CINOR : Débrayage en cours dans les déchetteries de Sainte-Marie et Sainte-Suzanne

Un mouvement de débrayage est en cours ce mardi dans les cinq déchetteries de la Cinor à Sainte-Marie et Sainte-Suzanne. À l’appel de la CGTR, les agents protestent contre l’attribution récente du marché de gestion des déchetteries à une nouvelle société, dont la situation financière suscite des inquiétudes parmi les salariés.
Selon le délégué CGTR de Valderun, Eddie Parvedy, le marché a été attribué en novembre dernier à la société STMIG, mais les agents n’auraient appris que récemment que l’entreprise retenue était en redressement judiciaire, une procédure ouverte le 31 janvier. La prise d’effet du marché est intervenue le 21 janvier, pour une durée de trois ans.
“Les salariés sont très inquiets”, explique le représentant syndical. “L’entreprise ne compte que trois salariés et va devoir en intégrer onze supplémentaires.

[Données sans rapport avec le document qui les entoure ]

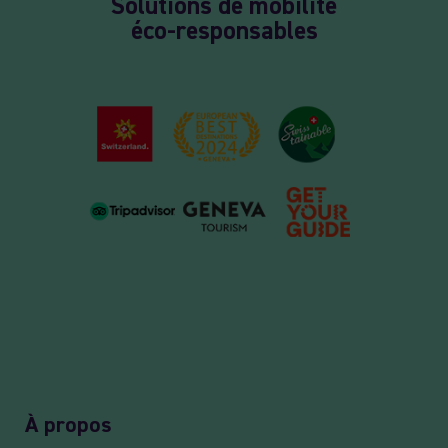
Solutions de mobilité
éco-responsables
À propos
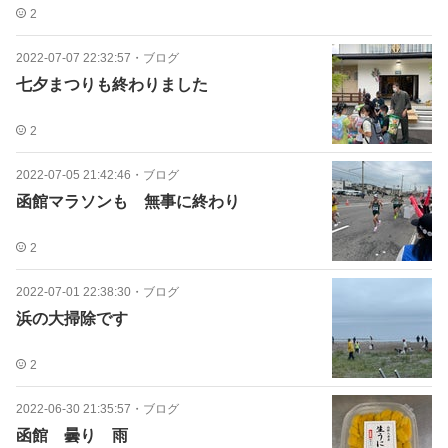
2
2022-07-07 22:32:57
・
ブログ
七夕まつりも終わりました
2
2022-07-05 21:42:46
・
ブログ
函館マラソンも 無事に終わり
2
2022-07-01 22:38:30
・
ブログ
浜の大掃除です
2
2022-06-30 21:35:57
・
ブログ
函館 曇り 雨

On se demande comment elle pourra assumer les salaires et garantir la pérennité de l’emploi.”

Une crainte pour les "acquis sociaux"
Au-delà de la question financière, les agents craignent surtout la perte de leurs acquis sociaux. Le délégué syndical s'inquiète du maintien de la prime de participation, de la prime d’intéressement et des œuvres sociales, faute d’effectif suffisant pour permettre leur maintien dans la nouvelle structure.
“Ce n’est pas seulement une inquiétude, c’est une certitude”, affirme le syndicat. “Pour bénéficier de ces dispositifs, il faut un certain nombre de salariés, ce qui ne sera pas le cas.”
Les représentants du personnel demandent à rencontrer un responsable de la Cinor afin d’obtenir des garanties sur le maintien des droits des agents et, plus largement, de revoir les conditions d’attribution du marché. Pour le moment, aucune rencontre n’a encore eu lieu, ni avec la collectivité, ni avec le nouveau prestataire.
Un débrayage tournant
Le marché de Saint-Denis a lui été attribué à une autre entreprise, Valderun, celle qui détenait jusqu'alors celui de l'exploitation des déchetteries de Sainte-Suzanne et de Sainte-Marie.
Le mouvement de ce mardi prend la forme d’un débrayage tournant, avec une heure de grève suivie d’une heure de reprise du travail, et ainsi de suite tout au long de la journée. Il s’agit d’une première action, mais le syndicat n’exclut pas un durcissement du mouvement en l’absence de réponses concrètes.
“Les salariés ont déjà connu des situations très difficiles par le passé”, commente le délégué syndical. “Ils ont le sentiment de faire aujourd’hui deux pas en arrière. Ils ne veulent pas revivre ce qu’ils ont déjà vécu.”
Contactée, la Cinor se veut rassurante. “Le marché est couvert par la convention collective nationale des activités du déchet. Il y a une obligation de reprise du personnel”, indique Yoland Savrimoutou, directeur général adjoint de la Cinor en charge du pôle Transition écologique. Il précise que la société attributaire est sortie de sa procédure de redressement judiciaire, avec un étalement de sa dette sur dix ans.
“La reprise du personnel doit se faire obligatoirement avec les mêmes conditions”, ajoute le cadre, tout en renvoyant au secteur privé la responsabilité de conduire les discussions sociales avec les salariés concernés.